• In two hacker competitions run by Palisade Research, autonomous AI systems matched or outperformed human professionals in demanding security challenges.
  • In the first contest, four out of seven AI teams scored 19 out of 20 points, ranking among the top five percent of all participants, while in the second competition, the leading AI team reached the top ten percent despite facing structural disadvantages.
  • According to Palisade Research, these outcomes suggest that the abilities of AI agents in cybersecurity have been underestimated, largely due to shortcomings in earlier evaluation methods.
  • Tar_Alcaran
    link
    fedilink
    English
    63 days ago

    From the paper:

    For the pilot event, we wanted to make it as easy as possible for the AI teams to compete. To that end, we used cryptography and reverse engineering challenges which could be completed locally, without the need for dynamic interactions with external machines.
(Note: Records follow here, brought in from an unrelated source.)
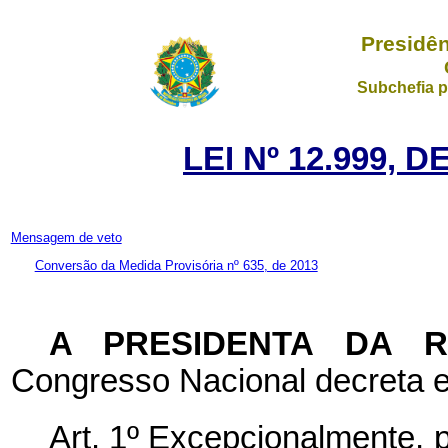
Presidên
Subchefia p
LEI Nº 12.999, 
Mensagem de veto
Conversão da Medida Provisória nº 635, de 2013
A PRESIDENTA DA 
Congresso Nacional decreta e
Art. 1º Excepcionalmente, 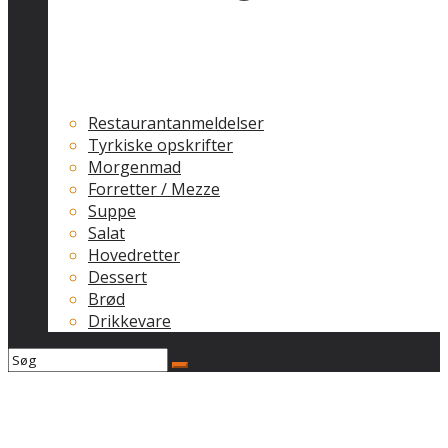
Restaurantanmeldelser
Tyrkiske opskrifter
Morgenmad
Forretter / Mezze
Suppe
Salat
Hovedretter
Dessert
Brød
Drikkevare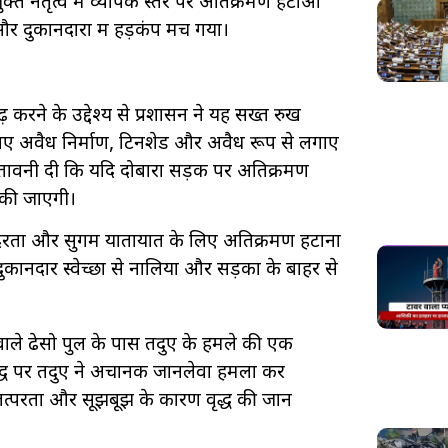
त नेतृत्व में व्यापक स्तर पर अतिक्रमण हटाओ
 दुकानदारों में हड़कंप मच गया।
करने के उद्देश्य से प्रशासन ने यह सख्त रुख
 गए अवैध निर्माण, टिनशेड और अवैध रूप से लगाए
चेतावनी दी कि यदि दोबारा सड़क पर अतिक्रमण
ई की जाएगी।
दरता और सुगम यातायात के लिए अतिक्रमण हटाना
नदार स्वेच्छा से नालियों और सड़कों के बाहर से
ाले ढेसो पुल के पास तेंदुए के हमले की एक
द्ध पर तेंदुए ने अचानक जानलेवा हमला कर
 तत्परता और सूझबूझ के कारण वृद्ध की जान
We calibrated the challenge difficulty based on preliminary evaluations of our React&Plan agent (Turtayev et al. 2024) on older Hack The Box-style tasks such that the AI could solve ~50% of tasks.

    The conclusions that AI ranked in the “top XX percent” is also fucking bullshit. It was an open signup, you didn’t need any skills compete. Saying you beat 12.000 teams is easy when those all suck. My grandmother could beat three quarters of the people on her building in a race, simply because she can walk 10 steps and 75% of the people there are in wheelchairs.

    It’s also pretty critically important these “AI Teams” are very much NOT autonomous. They being actively run by humans, and skilled humans at that.